- **Exercise**
Which lines of the entries below hold the word "mercado"? Report each of them.

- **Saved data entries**
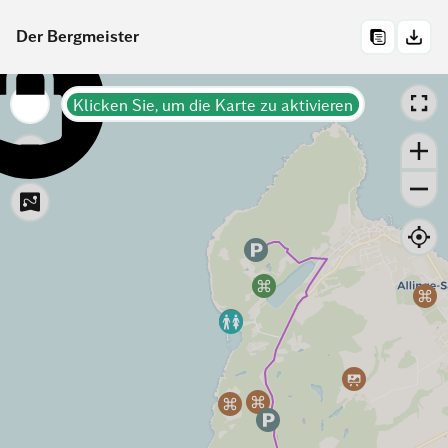
Der Bergmeister
Klicken Sie, um die Karte zu aktivieren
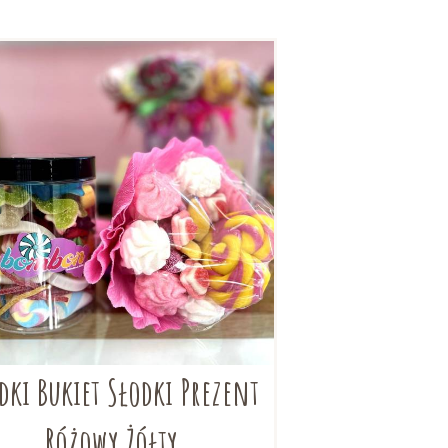
dki Bukiet Słodki Prezent
Różowy Żółty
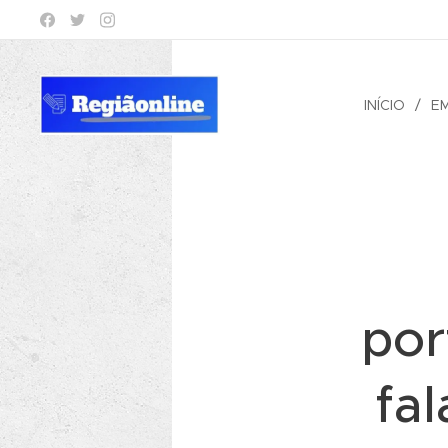
INÍCIO
E
por
fa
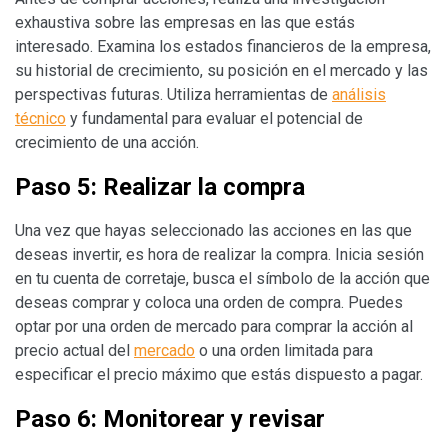
exhaustiva sobre las empresas en las que estás
interesado. Examina los estados financieros de la empresa,
su historial de crecimiento, su posición en el mercado y las
perspectivas futuras. Utiliza herramientas de
análisis
técnico
y fundamental para evaluar el potencial de
crecimiento de una acción.
Paso 5: Realizar la compra
Una vez que hayas seleccionado las acciones en las que
deseas invertir, es hora de realizar la compra. Inicia sesión
en tu cuenta de corretaje, busca el símbolo de la acción que
deseas comprar y coloca una orden de compra. Puedes
optar por una orden de mercado para comprar la acción al
precio actual del
mercado
o una orden limitada para
especificar el precio máximo que estás dispuesto a pagar.
Paso 6: Monitorear y revisar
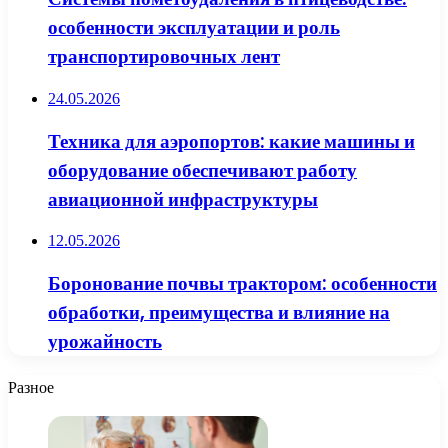
особенности эксплуатации и роль
транспортировочных лент
24.05.2026
Техника для аэропортов: какие машины и
оборудование обеспечивают работу
авиационной инфраструктуры
12.05.2026
Боронование почвы трактором: особенности
обработки, преимущества и влияние на
урожайность
Разное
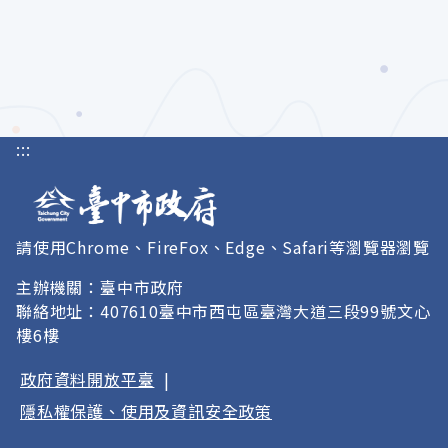
:::
請使用Chrome、FireFox、Edge、Safari等瀏覽器瀏覽
主辦機關：臺中市政府
聯絡地址：407610臺中市西屯區臺灣大道三段99號文心
樓6樓
政府資料開放平臺
|
隱私權保護、使用及資訊安全政策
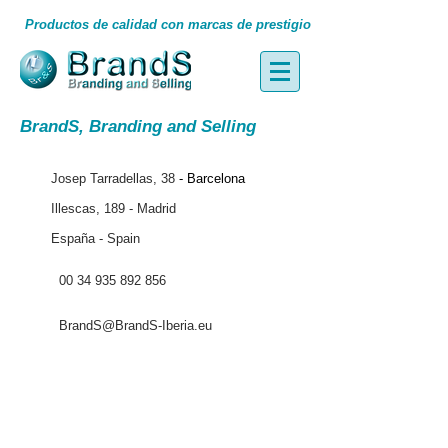
Productos de calidad con marcas de prestigio
BrandS, Branding and Selling
Josep Tarradellas, 38
-
Barcelona
Illescas, 189 - Madrid
España - Spain
00 34 935 892 856
BrandS@BrandS-Iberia.eu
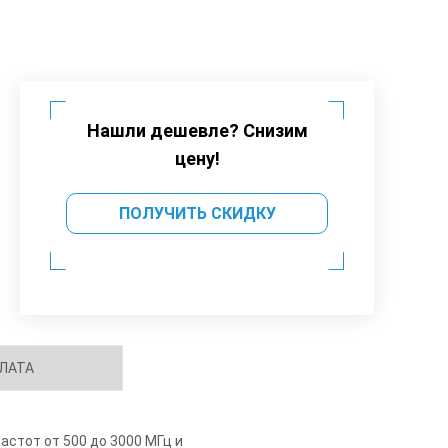
Нашли дешевле? Снизим
цену!
ПОЛУЧИТЬ СКИДКУ
ЛАТА
астот от 500 до 3000 МГц и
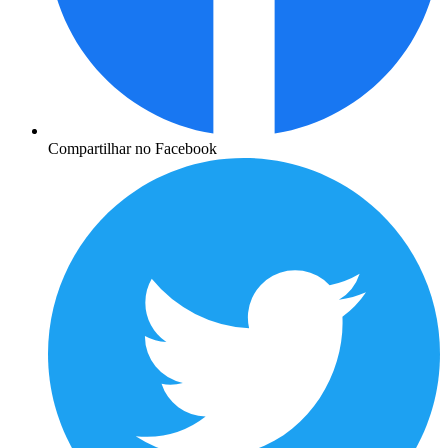
Compartilhar no Facebook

- **Answer for this exercise**
su historial de crecimiento, su posición en el mercado y las
optar por una orden de mercado para comprar la acción al
mercado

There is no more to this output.